As you may know if you’re a long time reader, I am a fan of the romance genre, particularly of newer romances that explore something different than “rich white man + rich white lady fall in love and get married.” Because of that, I decided to read an older one, just to see how far romances have come: Sonora Sundown by Janet Dailey.
Turns out this book is a bit of a peculiarity both because of the series it was part of, and the author herself. But let’s start with the series.
Sonora Sundown is part of the “Americana” series, where Dailey wrote 50 romances set in 50 states. I found this, the Arizona book, in a Little Free Library near me (and then Montana Nebraska and New Hampshire in another one a few blocks away).
In a 1997, Dailey told the St. Pete Times (now Tampa Tampa Bay Times) that she started writing her first romance novel in 1974 when she and her husband sold their construction business and decided to travel around the country in an Airstream Trailer. Sonora Sundown was published soon after, in 1978.
The books were incredibly popular. The copy I have is from the fourth print run — and they’re still being published by a company called Open Road Media Romance. Dailey often claimed that she was the first American writer on Harlequin’s roster. Sounded plausible, but I figured there was more to this story (and you’ll see why in a moment), so I asked Steve Ammidown, who runs the Romance Fiction Has History website, about it.
I’m glad I did! He wrote a post about Dailey and this series in 2021. I encourage you to read the whole thing, but here’s one snippet: “They framed her early books as an attempt to write a book about every state in the US, and often posed with the Airstream trailer that they used to travel the country to soak in the atmosphere of the place Janet was writing about. Bill put Janet in front of reporters at every opportunity, making her American romance’s first superstar author.”
As someone who has been to all 50 states, and written about it, I get that marketing appeal. What a neat idea! Fifty states, 50 books, American romance superstar! And here’s a picture of her posing in front of the vehicle she used to experience “real” America to put in her books — that’ll go great with a newspaper article!
But she wasn’t, in fact, the first American to write for Harlequin. Fudging the facts, or even flat out lying about them, was a feature, not a bug.

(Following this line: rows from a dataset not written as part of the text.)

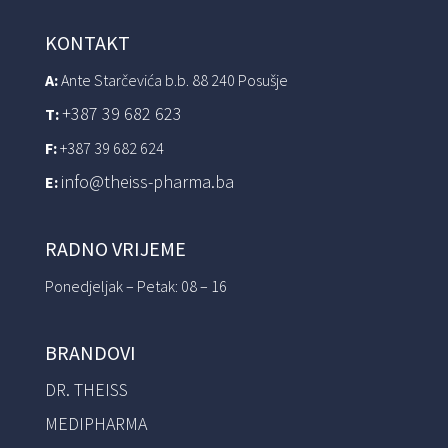
KONTAKT
A:
Ante Starčevića b.b. 88 240 Posušje
+387 39 682 623
T:
F:
+387 39 682 624
info@theiss-pharma.ba
E:
RADNO VRIJEME
Ponedjeljak – Petak: 08 – 16
BRANDOVI
DR. THEISS
MEDIPHARMA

In 1997, Dailey was caught plagiarizing, stealing pieces from another author’s work for three books of her own. That other author? NORA ROBERTS. As I said in the last Friday Folio, Roberts will sue. We know that because she sued Dailey, and won (then donated that money to Literacy Volunteers of America). Unsuitable, a blog from Duke University about women in history and popular fiction, has an excellent run down of what happened, and the ramifications. The post also includes Dailey’s “apology,” which starts with “I recently learned that my essentially random and nonpervasive acts of copying are attributable to a psychological problem that I never even suspected I had,” after which she blames “professional and personal stress.” A very “sorry not sorry” indeed.
So no, I’m not surprised that Dailey misrepresented herself and her role in American romance novels. She was dropped by her publisher after the scandal broke, but if no one’s really “cancelled” today, they weren’t 20 years ago either. After a brief hiatus, she keep writing until she died in 2013, and almost every obituary I read included her shading of the Americana truth. Thankfully Ammidown set the record straight.
As for the book itself, it’s not great. The hero is an asshole, insulting and even hurting the heroine. I know the dominant male was more common in older romances, but I felt uncomfortable reading this. Oh and if you’re curious, the New Jersey book, One of the Boys, is about a television producer and a woman who is part of the crew. I can pass on that.
Nail polish: Suzi Talks With Her Hands by OPI.